Developing Indirect rRVFV-NP based ELISA Protocol for Detection of IgG Against Rift Valley Fever Virus.

Rift Valley fever virus (RVFV) is a zoonotic arbovirus that causes significant infectious diseases in humans and in a wide array of domestic livestock. A notable epidemic of RVFV occurred in Saudi Arabia and Yemen in 2000, resulting in severe public health ramifications and high mortality rates among both human and animal populations.
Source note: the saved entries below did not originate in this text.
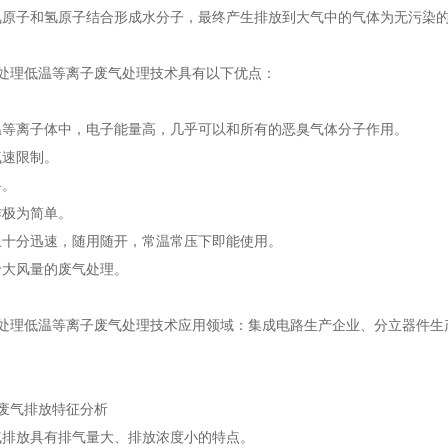
原子和氢原子结合形成水分子，最终产生排放到大气中的气体为无污染的二氧
气处理低温等离子废气处理技术具有以下优点：
温等离子体中，电子能量高，几乎可以和所有的恶臭气体分子作用。
气速限制。
料。
作极为简单。
止十分迅速，随用随开，常温常压下即能使用。
于大风量的废气处理。
气处理低温等离子废气处理技术应用领域：集成电路生产企业、分立器件生
废气排放特征分析
气排放具有排气量大、排放浓度小的特点。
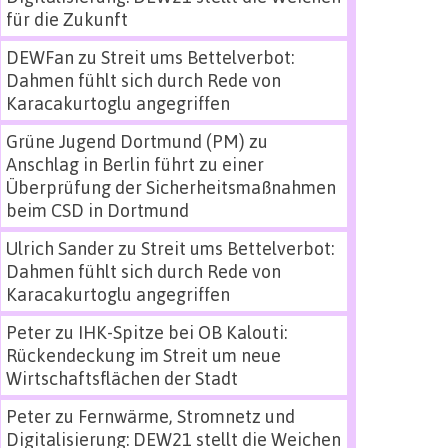
für die Zukunft
DEWFan
zu
Streit ums Bettelverbot:
Dahmen fühlt sich durch Rede von
Karacakurtoglu angegriffen
Grüne Jugend Dortmund (PM)
zu
Anschlag in Berlin führt zu einer
Überprüfung der Sicherheitsmaßnahmen
beim CSD in Dortmund
Ulrich Sander
zu
Streit ums Bettelverbot:
Dahmen fühlt sich durch Rede von
Karacakurtoglu angegriffen
Peter
zu
IHK-Spitze bei OB Kalouti:
Rückendeckung im Streit um neue
Wirtschaftsflächen der Stadt
Peter
zu
Fernwärme, Stromnetz und
Digitalisierung: DEW21 stellt die Weichen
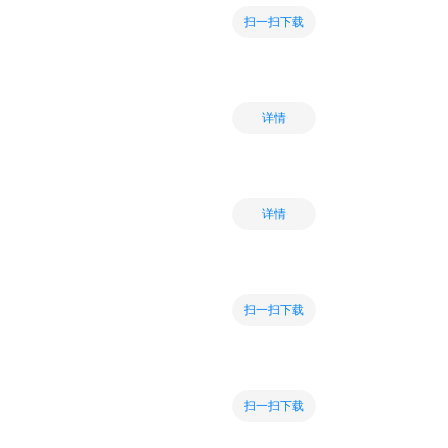
扫一扫下载
详情
详情
扫一扫下载
扫一扫下载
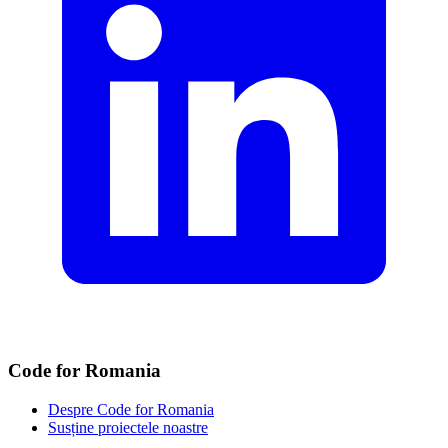
Code for Romania
Despre Code for Romania
Susține proiectele noastre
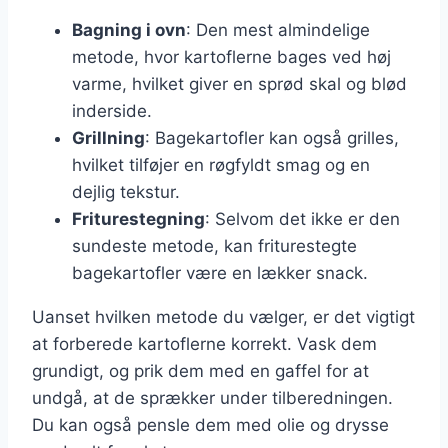
Bagning i ovn
: Den mest almindelige
metode, hvor kartoflerne bages ved høj
varme, hvilket giver en sprød skal og blød
inderside.
Grillning
: Bagekartofler kan også grilles,
hvilket tilføjer en røgfyldt smag og en
dejlig tekstur.
Friturestegning
: Selvom det ikke er den
sundeste metode, kan friturestegte
bagekartofler være en lækker snack.
Uanset hvilken metode du vælger, er det vigtigt
at forberede kartoflerne korrekt. Vask dem
grundigt, og prik dem med en gaffel for at
undgå, at de sprækker under tilberedningen.
Du kan også pensle dem med olie og drysse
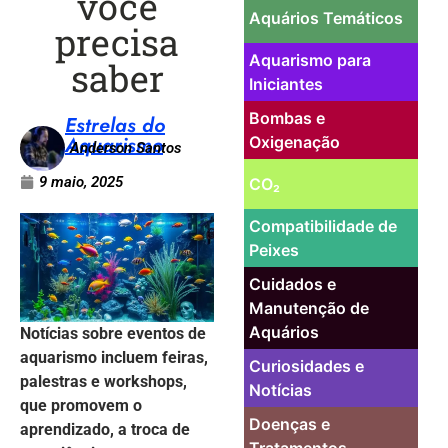
você
Aquários Temáticos
precisa
Aquarismo para
saber
Iniciantes
Bombas e
Estrelas do
Aquarismo
Oxigenação
Anderson Santos
9 maio, 2025
CO₂
Compatibilidade de
Peixes
Cuidados e
Manutenção de
Aquários
Notícias sobre eventos de
aquarismo incluem feiras,
Curiosidades e
palestras e workshops,
Notícias
que promovem o
Doenças e
aprendizado, a troca de
Tratamentos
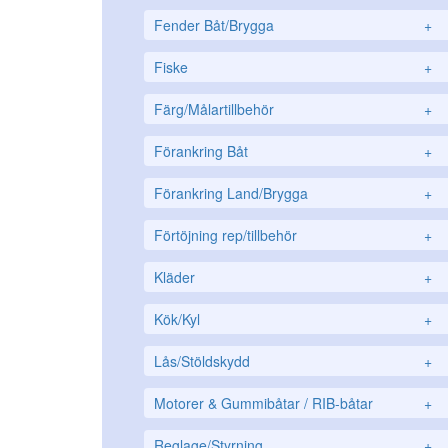
Fender Båt/Brygga
+
Fiske
+
Färg/Målartillbehör
+
Förankring Båt
+
Förankring Land/Brygga
+
Förtöjning rep/tillbehör
+
Kläder
+
Kök/Kyl
+
Lås/Stöldskydd
+
Motorer & Gummibåtar / RIB-båtar
+
Reglage/Styrning
+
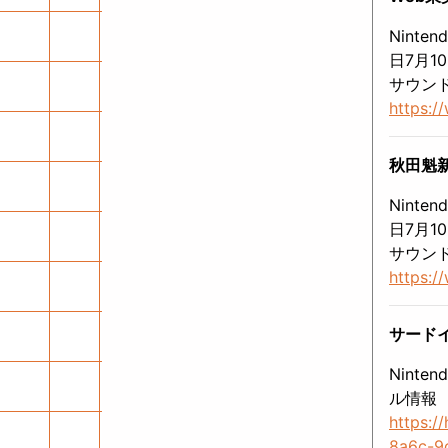
Nint
日7月1
サウン
https:/
秋田魁新報
Nint
日7月1
サウン
https:/
サードイ
Nint
ル情報
https:/
8a6c-9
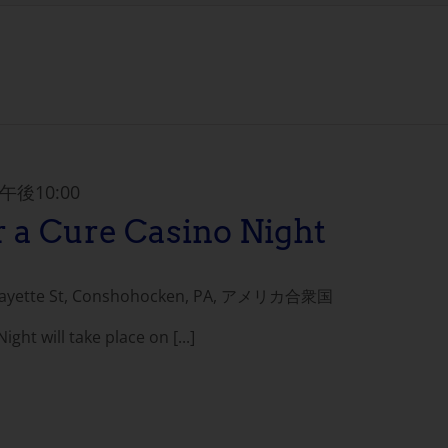
午後10:00
r a Cure Casino Night
Fayette St, Conshohocken, PA, アメリカ合衆国
ght will take place on [...]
Despite the urgency of the situation, no approved vaccine or specific antiviral treatment for human use has been developed to date. There are currently no commercially available ELISA assays for RVFV. This study aims to develop an in-house ELISA utilizing purified recombinant nucleoprotein (NP) of RVFV. A total of 232 serum samples from slaughterhouse workers were employed to optimize this assay, which was validated against the SNT. The developed assay demonstrated a specificity of 96.64% and a sensitivity of 100% with a cut-off value of 0.36 when using the in-house RVFV-NP as the coating antigen. In comparison, a commercially available RVFV-NP-based ELISA exhibited a specificity of 96.23% and a sensitivity of 100% with a cut-off value of 0.37. Furthermore, the absorbance values of positive samples showed a significant correlation with their corresponding SNT titers. The in-house ELISA developed in this study offers a robust diagnostic and screening tool for RVFV. It provides a valuable mechanism for early detection, surveillance, and control of RVFV infections, thereby contributing to effective management and prevention of future outbreaks.